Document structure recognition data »
----

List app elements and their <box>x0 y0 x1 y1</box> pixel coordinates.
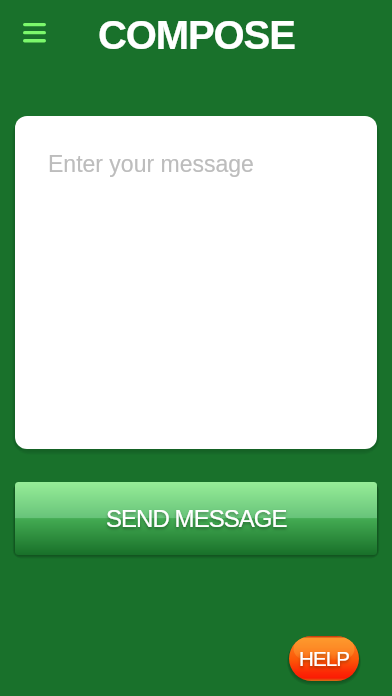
button[interactable]: SEND MESSAGE <box>15 482 377 555</box>
staticText: Enter your message <box>48 151 254 177</box>
button[interactable]: HELP <box>289 636 359 681</box>
button[interactable]: Open navigation menu <box>15 14 53 50</box>
staticText: HELP <box>299 647 349 670</box>
button[interactable]: Enter your message <box>15 116 377 449</box>
staticText: COMPOSE <box>98 13 295 58</box>
staticText: SEND MESSAGE <box>106 505 287 532</box>
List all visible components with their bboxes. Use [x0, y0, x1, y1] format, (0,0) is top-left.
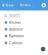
button[interactable]: Profile	[41, 47, 45, 51]
staticText: New	[6, 3, 14, 7]
staticText: Bedroom	[9, 27, 23, 31]
staticText: Cabinet	[9, 41, 22, 45]
staticText: Kitchen	[9, 20, 21, 25]
button[interactable]: Kitchen	[0, 19, 48, 26]
staticText: Browse samples	[20, 4, 36, 7]
button[interactable]: Account	[42, 3, 48, 7]
button[interactable]: New	[0, 2, 14, 8]
button[interactable]: Search	[0, 12, 48, 19]
staticText: Bathroom	[9, 34, 24, 38]
button[interactable]: Cabinet	[0, 40, 48, 46]
button[interactable]: Bedroom	[0, 26, 48, 33]
button[interactable]: Browse samples	[20, 3, 36, 8]
button[interactable]: Bathroom	[0, 33, 48, 40]
staticText: Search	[9, 14, 20, 18]
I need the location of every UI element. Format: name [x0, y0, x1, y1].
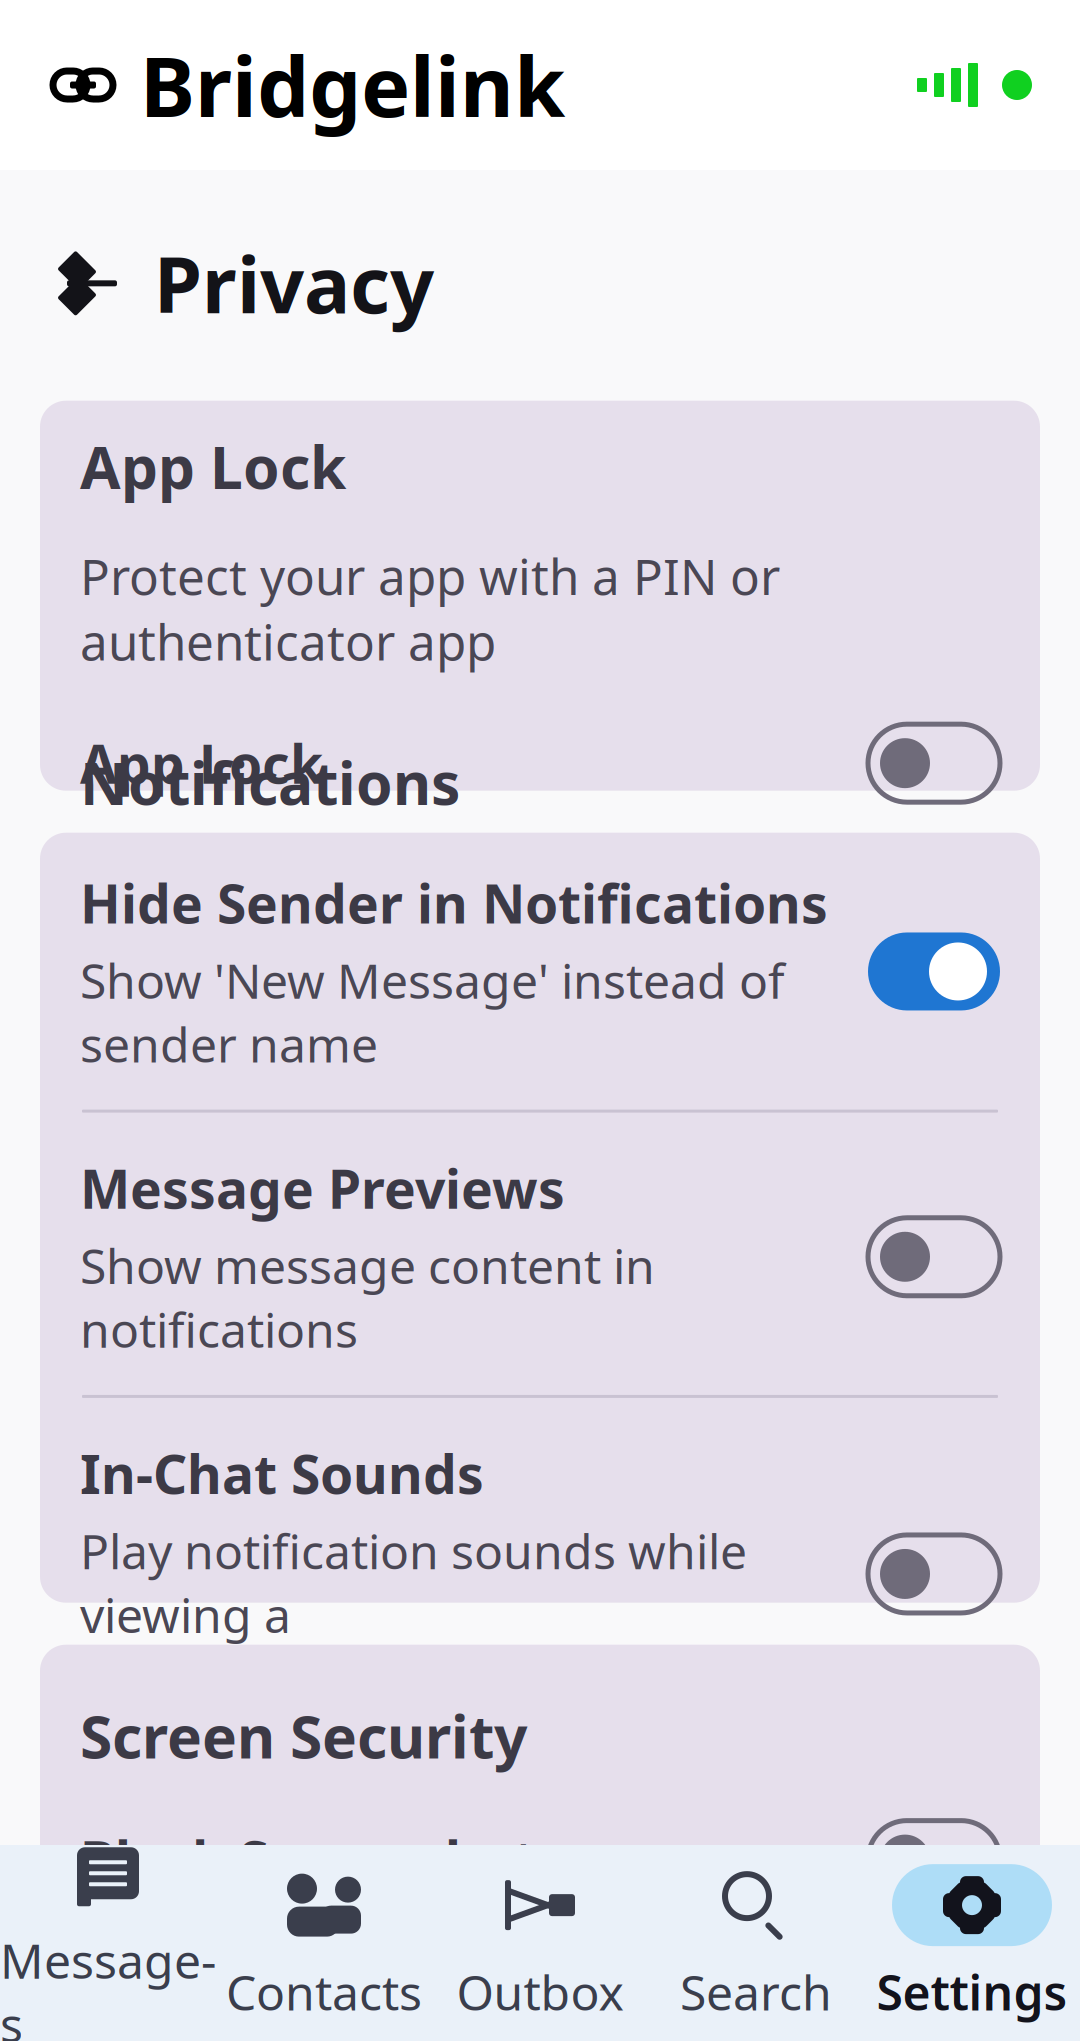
button[interactable]: Settings — [864, 1845, 1080, 2041]
button[interactable]: Hide Sender in Notifications — [40, 821, 1040, 1110]
button[interactable]: Outbox — [432, 1845, 648, 2041]
button[interactable]: Search — [648, 1845, 864, 2041]
button[interactable]: App Lock — [80, 674, 1000, 816]
staticText: Privacy — [154, 232, 434, 335]
staticText: Screen Security — [80, 1697, 527, 1775]
staticText: Messages — [0, 1928, 216, 2041]
staticText: Show 'New Message' instead of sender nam… — [80, 948, 785, 1076]
button[interactable]: Messages — [0, 1845, 216, 2041]
staticText: Settings — [876, 1960, 1068, 2024]
staticText: App Lock — [80, 427, 346, 505]
staticText: Notifications — [80, 743, 460, 821]
staticText: Show message content in notifications — [80, 1233, 655, 1361]
staticText: Hide Sender in Notifications — [80, 867, 828, 938]
button[interactable]: Contacts — [216, 1845, 432, 2041]
button[interactable]: Message Previews — [40, 1113, 1040, 1395]
staticText: Search — [680, 1960, 832, 2024]
staticText: In-Chat Sounds — [80, 1438, 484, 1509]
button[interactable]: In-Chat Sounds — [40, 1398, 1040, 1744]
staticText: App Lock — [80, 728, 323, 798]
staticText: Bridgelink — [140, 30, 565, 140]
staticText: Contacts — [226, 1960, 422, 2024]
staticText: Play notification sounds while viewing a… — [80, 1519, 747, 1710]
button[interactable]: Back — [44, 235, 140, 331]
staticText: Message Previews — [80, 1153, 565, 1223]
staticText: Block Screenshots — [80, 1824, 563, 1895]
staticText: Outbox — [456, 1960, 624, 2024]
staticText: Protect your app with a PIN or authentic… — [80, 543, 780, 674]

----

WHAT YOU NEED TO DO »
Among the entries above, how many lines include the word "Previews"? Give the number with no comment.

ANSWER TO THE EXERCISE »
2